Mayor’s office floats plan to use east-west Thames Tideway tunnel as bike route, when not in use as sewer
The Mayor of London’s office is drawing-up plans to use the London’s new £4.1bn super-sewer as a cycle ‘super-highway’, Building can reveal.
The plan has been inspired by the Stormwater Management and Road Tunnel in Kuala Lumpur, which takes peak hour traffic across the city when it is not carrying storm water.
The London scheme would involve using the Thames Tideway Tunnel, which will run from Acton in west London to Stratford in the east, as a cycle super-highway when it is not being used as an overflow for the city’s sewer system.
The Mayor of London has commissioned a team of consultants to conduct a feasibility study and draw up initial designs, with the scheme likely to use cycle ways elevated above the base of the super-sewer tunnel.
Speaking to Building, a well-placed source in the Mayor of London’s office said: “We understand that people might initially object to the smell but this will be the most high-tech sewer in the world. The expectation is the smell would be no worse than some streets in Hackney that have a distinctly effluent aroma I’ll tell you.”
The source added that in the current “austerity constrained” times politicians and engineers had to “summon the creativity of our Victorian forbearers” to create “city shaping” infrastructure.
“We might not be able to afford cycle paths in the sky but our goals have found a real synergy with the Thames Tideway Tunnel project.

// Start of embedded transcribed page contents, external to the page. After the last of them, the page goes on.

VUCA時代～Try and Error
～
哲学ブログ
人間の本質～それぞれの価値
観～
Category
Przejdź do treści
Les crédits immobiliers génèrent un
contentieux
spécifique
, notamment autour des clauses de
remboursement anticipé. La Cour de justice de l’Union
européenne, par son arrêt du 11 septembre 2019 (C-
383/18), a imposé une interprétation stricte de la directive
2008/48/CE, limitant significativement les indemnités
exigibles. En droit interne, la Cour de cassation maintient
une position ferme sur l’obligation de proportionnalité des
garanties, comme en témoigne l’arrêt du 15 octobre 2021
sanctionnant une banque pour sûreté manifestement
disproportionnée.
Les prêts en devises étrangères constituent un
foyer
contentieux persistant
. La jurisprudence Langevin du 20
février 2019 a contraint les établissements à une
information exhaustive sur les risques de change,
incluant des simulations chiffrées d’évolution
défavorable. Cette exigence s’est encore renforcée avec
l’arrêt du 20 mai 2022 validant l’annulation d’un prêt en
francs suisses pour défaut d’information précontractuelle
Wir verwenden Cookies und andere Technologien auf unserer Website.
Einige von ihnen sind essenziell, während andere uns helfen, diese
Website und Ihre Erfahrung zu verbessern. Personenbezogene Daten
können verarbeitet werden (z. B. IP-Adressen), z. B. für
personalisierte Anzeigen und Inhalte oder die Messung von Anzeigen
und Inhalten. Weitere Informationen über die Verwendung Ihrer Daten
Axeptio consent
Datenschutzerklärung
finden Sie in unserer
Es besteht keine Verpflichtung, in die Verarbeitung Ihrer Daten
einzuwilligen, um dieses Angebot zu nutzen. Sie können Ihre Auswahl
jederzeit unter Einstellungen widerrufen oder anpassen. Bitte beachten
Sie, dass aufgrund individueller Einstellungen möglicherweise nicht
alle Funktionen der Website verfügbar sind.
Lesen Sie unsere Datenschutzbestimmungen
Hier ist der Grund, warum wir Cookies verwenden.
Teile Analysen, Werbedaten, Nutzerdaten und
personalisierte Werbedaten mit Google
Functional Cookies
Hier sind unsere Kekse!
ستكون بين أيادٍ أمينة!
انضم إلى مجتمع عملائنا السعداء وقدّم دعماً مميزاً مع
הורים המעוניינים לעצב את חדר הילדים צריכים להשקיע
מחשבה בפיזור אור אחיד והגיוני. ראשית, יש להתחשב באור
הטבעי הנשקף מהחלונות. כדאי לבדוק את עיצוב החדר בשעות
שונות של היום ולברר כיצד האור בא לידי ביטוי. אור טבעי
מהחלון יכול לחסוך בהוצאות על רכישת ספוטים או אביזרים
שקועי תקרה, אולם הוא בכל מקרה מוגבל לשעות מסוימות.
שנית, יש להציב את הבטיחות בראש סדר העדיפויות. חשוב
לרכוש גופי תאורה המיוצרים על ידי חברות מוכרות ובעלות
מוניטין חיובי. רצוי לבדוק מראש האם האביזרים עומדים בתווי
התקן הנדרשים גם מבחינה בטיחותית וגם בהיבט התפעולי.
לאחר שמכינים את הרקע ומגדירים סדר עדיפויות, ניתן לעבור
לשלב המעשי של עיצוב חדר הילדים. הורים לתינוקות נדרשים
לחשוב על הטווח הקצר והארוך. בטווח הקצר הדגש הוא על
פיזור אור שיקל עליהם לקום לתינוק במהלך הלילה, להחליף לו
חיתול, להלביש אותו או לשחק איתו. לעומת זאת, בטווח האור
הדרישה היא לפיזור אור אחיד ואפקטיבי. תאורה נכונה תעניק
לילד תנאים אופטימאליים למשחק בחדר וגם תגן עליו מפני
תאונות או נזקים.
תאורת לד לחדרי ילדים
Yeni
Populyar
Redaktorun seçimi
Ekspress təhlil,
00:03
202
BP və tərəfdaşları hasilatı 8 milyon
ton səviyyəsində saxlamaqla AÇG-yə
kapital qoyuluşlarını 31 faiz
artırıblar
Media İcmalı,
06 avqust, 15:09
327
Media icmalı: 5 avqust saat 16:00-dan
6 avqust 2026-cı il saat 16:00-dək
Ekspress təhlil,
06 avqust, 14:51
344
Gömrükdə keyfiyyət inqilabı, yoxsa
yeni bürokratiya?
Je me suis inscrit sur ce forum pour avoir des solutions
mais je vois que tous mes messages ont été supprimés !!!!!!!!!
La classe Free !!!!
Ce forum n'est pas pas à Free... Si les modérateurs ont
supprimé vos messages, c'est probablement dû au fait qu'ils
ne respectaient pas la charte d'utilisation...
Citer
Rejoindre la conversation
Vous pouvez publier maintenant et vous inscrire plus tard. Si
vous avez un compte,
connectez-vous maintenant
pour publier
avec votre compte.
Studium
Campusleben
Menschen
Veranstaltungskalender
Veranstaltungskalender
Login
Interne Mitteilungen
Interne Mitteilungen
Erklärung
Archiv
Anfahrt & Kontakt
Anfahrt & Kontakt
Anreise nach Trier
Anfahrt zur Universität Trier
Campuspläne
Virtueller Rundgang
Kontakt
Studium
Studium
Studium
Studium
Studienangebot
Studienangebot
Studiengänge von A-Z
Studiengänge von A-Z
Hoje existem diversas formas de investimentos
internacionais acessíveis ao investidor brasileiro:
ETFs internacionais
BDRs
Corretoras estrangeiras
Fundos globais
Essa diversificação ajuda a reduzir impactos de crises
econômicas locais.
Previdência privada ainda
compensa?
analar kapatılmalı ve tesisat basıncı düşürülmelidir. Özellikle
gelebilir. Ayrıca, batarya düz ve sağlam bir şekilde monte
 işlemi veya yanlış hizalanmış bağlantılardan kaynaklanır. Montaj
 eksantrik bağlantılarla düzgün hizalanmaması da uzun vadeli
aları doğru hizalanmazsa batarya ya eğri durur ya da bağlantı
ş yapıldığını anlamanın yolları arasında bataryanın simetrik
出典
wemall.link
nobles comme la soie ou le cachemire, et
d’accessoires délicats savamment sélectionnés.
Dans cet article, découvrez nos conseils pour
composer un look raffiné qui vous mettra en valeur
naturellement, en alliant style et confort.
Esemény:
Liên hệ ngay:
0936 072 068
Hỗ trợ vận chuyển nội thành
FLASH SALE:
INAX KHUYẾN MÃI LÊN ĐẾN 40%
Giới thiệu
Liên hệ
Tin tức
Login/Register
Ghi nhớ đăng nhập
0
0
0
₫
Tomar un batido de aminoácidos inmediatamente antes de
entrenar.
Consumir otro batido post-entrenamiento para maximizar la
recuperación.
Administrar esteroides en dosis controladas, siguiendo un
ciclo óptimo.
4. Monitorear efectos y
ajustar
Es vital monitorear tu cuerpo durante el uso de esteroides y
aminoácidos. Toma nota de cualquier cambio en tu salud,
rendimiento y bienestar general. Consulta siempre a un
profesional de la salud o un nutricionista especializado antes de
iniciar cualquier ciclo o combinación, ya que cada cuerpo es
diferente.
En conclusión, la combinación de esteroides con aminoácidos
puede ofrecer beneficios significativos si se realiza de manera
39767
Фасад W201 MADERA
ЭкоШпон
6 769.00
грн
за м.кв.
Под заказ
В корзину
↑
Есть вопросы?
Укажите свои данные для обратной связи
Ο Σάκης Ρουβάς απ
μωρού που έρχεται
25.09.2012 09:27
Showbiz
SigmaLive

“By allowing people to move freely and safely from east to west by bike we will boost London’s economy and tackle our climate change objectives,” the source said, adding that bike wash facilities would be included at all exit points from the super-sewer under the plans.
A source at the Thames Tideway Tunnel said the proposal was being given “serious consideration” but that the Greater London Authority would need to fund any changes to the scheme.